Javakheti One Year after the August War13.08.2012

Date: October 2009    
Title: Javakheti One Year after the August War  
Author: Archil Abashidze, Assistant Professor, Ilia Chavchavadze State University
Donor: The paper is published with financial support of theThink Tank Fund of the Open Society Institute - Budapest. The opinions it contains are solely those of the author and do not reflect the position of the OSI TTF.  
Languages: Georgian, English 
Pages: 10 (Georgian), 11 (English)


Executive Summary 

Because of its ethnic composition, Javakheti1 is often considered a politically problematic region for Georgia. This situation is aggravated by severe social and economical conditions arising from the relatively harsh climate (cold winters) and economic underdevelopment which dates back to

the Soviet period.


After the Russian-Georgian war in August 2008, the region once again became the focus of political speculation.
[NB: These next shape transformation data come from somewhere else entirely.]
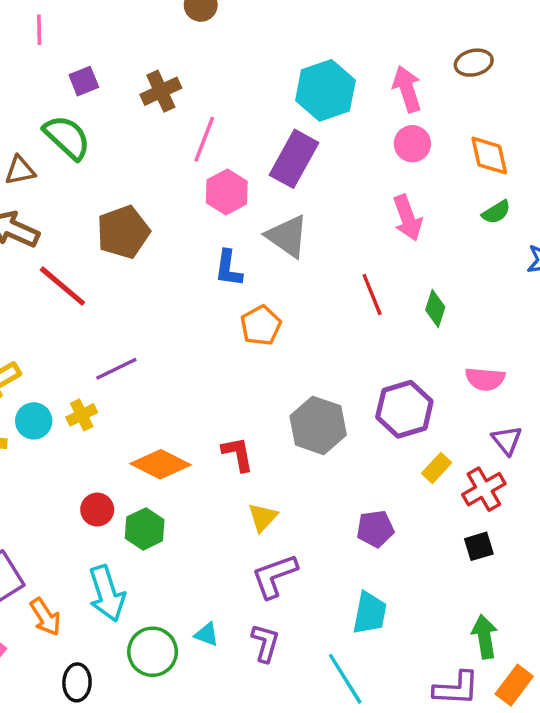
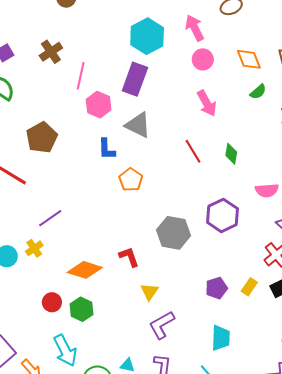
yellow rectangle: (437, 468) -> (249, 287), moved

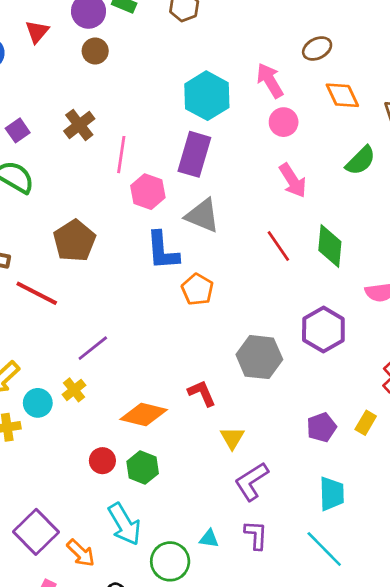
orange diamond: (249, 59) -> (342, 95), moved
green semicircle: (258, 92) -> (361, 161), size x1.4
blue L-shape: (107, 149) -> (162, 251), size x1.4
green diamond: (231, 154) -> (330, 246), size x1.5

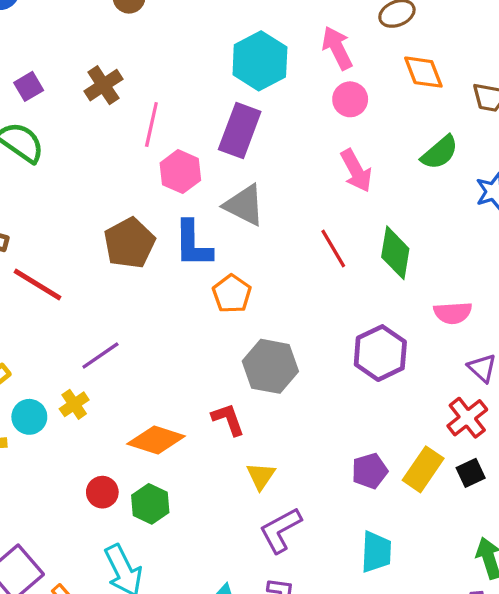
brown pentagon: (74, 241) -> (129, 243), moved
gray hexagon: (259, 357) -> (270, 366), moved
yellow rectangle: (366, 423) -> (423, 469), size x1.5

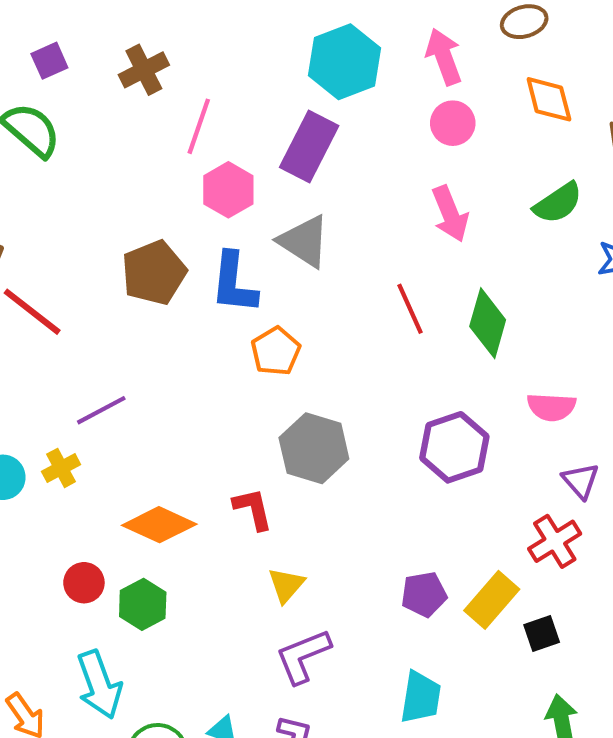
black square: (471, 473) -> (542, 634), moved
It was openly said in newspapers and public speeches of some politicians that there are anti-Georgian forces in the region seeking exploit existing problems in order to harm Georgian interests.


The present political analysis focuses on problem areas which were present in the region long before the 2008 war, including issues relating to the law-enforcement and judiciary systems; employment and migration; disputed churches and the repatriation of Muslim Meskhetians.


The analysis reveals that despite achievements in some areas, the majority of problems persist. The paper concludes with recommendations for the central and local authorities, and NGOs and international agencies working in the region.